‘Aladdin’ Takes Us on a Magic Carpet Ride

Broken Box’s Newest Play Runs November 29 through December 1

In the coming weeks, Broken Box can be found in a rather unusual situation—guys dressing up as women, a girl playing the lead male and occasionally, some breaking into song. The reason? Broken Box is rehearsing “Aladdin,” the selection for this year’s annual fall production.

But don’t expect the Disney version. Created by Stuart Arden, this “Aladdin” is a British pantomime, which is a form of theater that incorporates a lot of audience participation.

“What’s nice about it is that it’s enjoyable for little kids, because they enjoy the physical humor, but a lot of the lines, a lot of the jokes are aimed at adults,” drama teacher Nancy Moran said. “You can really attract both ends of the spectrum for your audience.”

Cast members have been enjoying the different experience.

“I was really excited,” senior Marissa Palmor said. “We usually stick to things like Shakespeare … I think it’s good for us to be thrown into something challenging.”

Marissa will be playing the lead male role of Aladdin; the gender-switch is a tradition for British pantomime. Senior Grayson Carr plays Widow Twanky, Aladdin’s mother, also following the tradition of a male playing the lead female.
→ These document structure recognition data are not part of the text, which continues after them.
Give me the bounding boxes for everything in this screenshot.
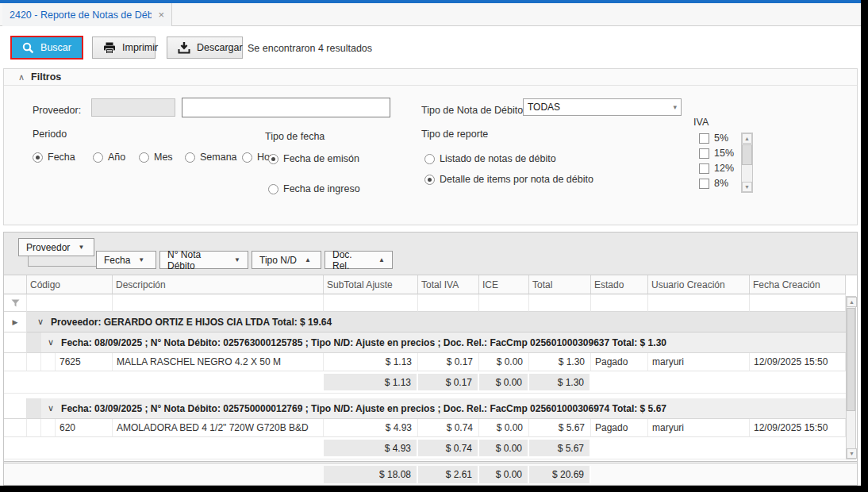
group-button-tipo-nd[interactable]: Tipo N/D▲ (252, 251, 321, 269)
scroll-up-icon[interactable]: ▲ (742, 133, 752, 144)
cell-usuario: maryuri (648, 353, 750, 371)
column-header-estado[interactable]: Estado (591, 275, 648, 294)
cell-subtotal-ajuste: $ 1.13 (324, 353, 418, 371)
empty-cell (648, 371, 750, 393)
collapse-panel-icon[interactable]: ∧ (18, 72, 25, 83)
iva-label: IVA (693, 117, 709, 128)
group-button-proveedor[interactable]: Proveedor▼ (18, 238, 94, 256)
filter-cell-codigo[interactable] (27, 294, 113, 312)
radio-periodo-mes[interactable]: Mes (139, 152, 173, 163)
filter-cell-estado[interactable] (591, 294, 648, 312)
group-button-nota-debito[interactable]: N° Nota Débito▼ (159, 251, 248, 269)
collapse-group-icon[interactable]: ∨ (48, 403, 54, 413)
buscar-button[interactable]: Buscar (10, 36, 83, 60)
scroll-down-icon[interactable]: ▼ (742, 182, 752, 192)
empty-cell (750, 437, 846, 459)
radio-fecha-emision[interactable]: Fecha de emisón (268, 153, 359, 164)
proveedor-name-input[interactable] (182, 98, 390, 117)
subgroup-row-2[interactable]: ∨ Fecha: 03/09/2025 ; N° Nota Débito: 02… (4, 398, 846, 419)
close-icon[interactable]: × (158, 10, 164, 20)
filter-cell-total-iva[interactable] (418, 294, 479, 312)
radio-icon (33, 152, 43, 163)
radio-label: Año (108, 152, 125, 163)
row-expander-icon[interactable]: ▶ (4, 312, 27, 332)
empty-cell (27, 463, 41, 483)
column-header-total[interactable]: Total (529, 275, 591, 294)
radio-detalle-items[interactable]: Detalle de items por nota de débito (424, 174, 593, 185)
cell-descripcion: MALLA RASCHEL NEGRO 4.2 X 50 M (113, 353, 324, 371)
filter-cell-total[interactable] (529, 294, 591, 312)
column-header-codigo[interactable]: Código (27, 275, 113, 294)
results-grid-panel: Proveedor▼ Fecha▼ N° Nota Débito▼ Tipo N… (3, 232, 858, 486)
filters-title: Filtros (31, 71, 61, 83)
checkbox-label: 5% (714, 133, 728, 144)
column-header-ice[interactable]: ICE (479, 275, 529, 294)
scroll-up-icon[interactable]: ▲ (847, 297, 857, 307)
tab-reporte-notas-debito[interactable]: 2420 - Reporte de Notas de Débito ::. × (2, 3, 172, 26)
column-header-total-iva[interactable]: Total IVA (418, 275, 479, 294)
radio-periodo-semana[interactable]: Semana (185, 152, 237, 163)
radio-listado-notas[interactable]: Listado de notas de débito (424, 153, 556, 164)
indicator-header-cell (4, 275, 27, 294)
iva-scrollbar[interactable]: ▲ ▼ (741, 133, 753, 193)
radio-periodo-ano[interactable]: Año (93, 152, 125, 163)
checkbox-label: 15% (714, 148, 734, 159)
scroll-down-icon[interactable]: ▼ (847, 448, 857, 459)
group-row-content[interactable]: ∨ Proveedor: GERARDO ORTIZ E HIJOS CIA L… (27, 312, 846, 332)
column-header-subtotal-ajuste[interactable]: SubTotal Ajuste (324, 275, 418, 294)
radio-icon (268, 154, 278, 164)
checkbox-iva-5[interactable]: 5% (699, 133, 728, 144)
cell-total: $ 1.30 (529, 353, 591, 371)
group-indent-cell (27, 332, 41, 353)
footer-total-subtotal-ajuste: $ 18.08 (324, 466, 418, 483)
table-row[interactable]: 620 AMOLADORA BED 4 1/2" 720W G720B B&D … (4, 419, 846, 437)
group-row-proveedor[interactable]: ▶ ∨ Proveedor: GERARDO ORTIZ E HIJOS CIA… (4, 312, 846, 332)
sort-down-icon: ▼ (138, 256, 144, 263)
column-header-fecha-creacion[interactable]: Fecha Creación (750, 275, 846, 294)
descargar-button[interactable]: Descargar (167, 37, 243, 59)
group-button-fecha[interactable]: Fecha▼ (96, 251, 156, 269)
collapse-group-icon[interactable]: ∨ (37, 317, 44, 327)
checkbox-iva-8[interactable]: 8% (699, 178, 728, 189)
filter-row (4, 294, 846, 312)
empty-cell (591, 463, 648, 483)
table-row[interactable]: 7625 MALLA RASCHEL NEGRO 4.2 X 50 M $ 1.… (4, 353, 846, 371)
radio-label: Detalle de items por nota de débito (440, 174, 593, 185)
group-button-doc-rel[interactable]: Doc. Rel.▲ (325, 251, 393, 269)
checkbox-iva-15[interactable]: 15% (699, 148, 734, 159)
column-header-descripcion[interactable]: Descripción (113, 275, 324, 294)
proveedor-code-input[interactable] (91, 98, 175, 117)
subgroup-row-content[interactable]: ∨ Fecha: 08/09/2025 ; N° Nota Débito: 02… (41, 332, 846, 353)
radio-label: Listado de notas de débito (440, 153, 556, 164)
empty-cell (648, 437, 750, 459)
radio-label: Semana (200, 152, 237, 163)
subgroup-row-content[interactable]: ∨ Fecha: 03/09/2025 ; N° Nota Débito: 02… (41, 398, 846, 419)
empty-cell (56, 437, 113, 459)
imprimir-button[interactable]: Imprimir (92, 37, 156, 59)
subtotal-ice: $ 0.00 (479, 374, 529, 390)
grid-vscrollbar-thumb[interactable] (847, 308, 855, 411)
filter-cell-usuario[interactable] (648, 294, 750, 312)
group-connector-line (28, 256, 96, 267)
filter-cell-ice[interactable] (479, 294, 529, 312)
filter-cell-fecha[interactable] (750, 294, 846, 312)
subtotal-subtotal-ajuste: $ 1.13 (324, 374, 418, 390)
filter-cell-subtotal[interactable] (324, 294, 418, 312)
radio-periodo-fecha[interactable]: Fecha (33, 152, 75, 163)
search-icon (22, 42, 34, 54)
grid-vscrollbar[interactable]: ▲ ▼ (846, 296, 856, 459)
column-header-usuario-creacion[interactable]: Usuario Creación (648, 275, 750, 294)
collapse-group-icon[interactable]: ∨ (48, 337, 54, 348)
checkbox-iva-12[interactable]: 12% (699, 163, 734, 174)
tipo-nota-select[interactable]: TODAS ▾ (523, 98, 682, 116)
iva-scrollbar-thumb[interactable] (742, 144, 752, 165)
subgroup-row-1[interactable]: ∨ Fecha: 08/09/2025 ; N° Nota Débito: 02… (4, 332, 846, 353)
radio-icon (424, 154, 435, 164)
empty-cell (750, 463, 846, 483)
group-button-label: Tipo N/D (259, 255, 297, 266)
checkbox-icon (699, 179, 709, 189)
footer-total-ice: $ 0.00 (479, 466, 529, 483)
indent-cell (41, 353, 56, 371)
filter-cell-descripcion[interactable] (113, 294, 324, 312)
radio-fecha-ingreso[interactable]: Fecha de ingreso (268, 183, 360, 194)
“It was hard in the beginning to find a character that wouldn’t be too annoying,” Grayson said. “It’s such a physical, big role—it can be really hard.”
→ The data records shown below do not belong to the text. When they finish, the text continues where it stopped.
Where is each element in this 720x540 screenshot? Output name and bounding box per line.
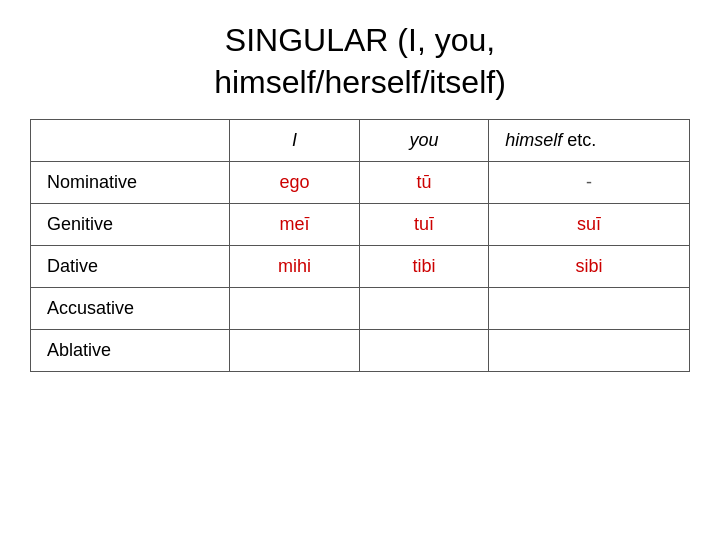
cell-i — [230, 288, 360, 330]
cell-i — [230, 330, 360, 372]
cell-you: tuī — [359, 204, 489, 246]
cell-himself: sibi — [489, 246, 690, 288]
cell-himself — [489, 330, 690, 372]
table-row: Nominativeegotū- — [31, 162, 690, 204]
table-row: Ablative — [31, 330, 690, 372]
table-row: Dativemihitibisibi — [31, 246, 690, 288]
row-label: Genitive — [31, 204, 230, 246]
cell-himself — [489, 288, 690, 330]
table-row: Genitivemeītuīsuī — [31, 204, 690, 246]
cell-himself: - — [489, 162, 690, 204]
row-label: Dative — [31, 246, 230, 288]
cell-i: ego — [230, 162, 360, 204]
table-row: Accusative — [31, 288, 690, 330]
cell-you — [359, 330, 489, 372]
declension-table: I you himself etc. Nominativeegotū-Genit… — [30, 119, 690, 372]
header-col-himself: himself etc. — [489, 120, 690, 162]
page-title: SINGULAR (I, you, himself/herself/itself… — [214, 20, 506, 103]
header-col-you: you — [359, 120, 489, 162]
header-empty — [31, 120, 230, 162]
cell-himself: suī — [489, 204, 690, 246]
row-label: Ablative — [31, 330, 230, 372]
cell-you: tū — [359, 162, 489, 204]
header-col-i: I — [230, 120, 360, 162]
cell-i: mihi — [230, 246, 360, 288]
cell-you — [359, 288, 489, 330]
cell-you: tibi — [359, 246, 489, 288]
header-himself-plain: etc. — [562, 130, 596, 150]
row-label: Accusative — [31, 288, 230, 330]
row-label: Nominative — [31, 162, 230, 204]
header-himself-italic: himself — [505, 130, 562, 150]
cell-i: meī — [230, 204, 360, 246]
British pantomime is largely based on puns and slapstick humor. But Broken Box had some more serious issues as well—the character of a Chinese inspector incited much debate.

“[His lines] were very stereotypical … of Asians,” Moran said. “And we have to be aware of how we present ourselves to the community.”

After several class discussions, the class decided to alter the character. However, rehearsals have been running smoothly.

Another unique aspect of this product is the addition of songs.

“They’re taken off really well-known songs,” junior Katie Chansler said. “They’re songs that people today would recognize. … We’re not really used to it so at first, it was kind of difficult.”

Nevertheless, they have so far come across only small problems with things like entrance and exit cues, appropriate gestures of shock and horror and cape-swishing techniques.

“They’ve really started to make it their own,” Moran said.

This is the first Broken Box production for sophomore Emma Carr, who plays Princess Martini, somewhat the equivalent of Disney’s Princess Jasmine.

“It’s exciting to finally be in Broken Box,” Emma said. “And I think [“Aladdin”] is a good play to start with, because it’s a comedy. It’s easier for actors to get into.

For both returning and new Broken Box members, “Aladdin” seems like it will be a success.

“It’s really fun … and really outrageous,” Marissa said.

Broken Box will be performing “Aladdin” November 29 and 30 at 7 p.m. and December 1 at 2 p.m. and 7 p.m. Tickets cost $5 ahead of time and $8 at the door.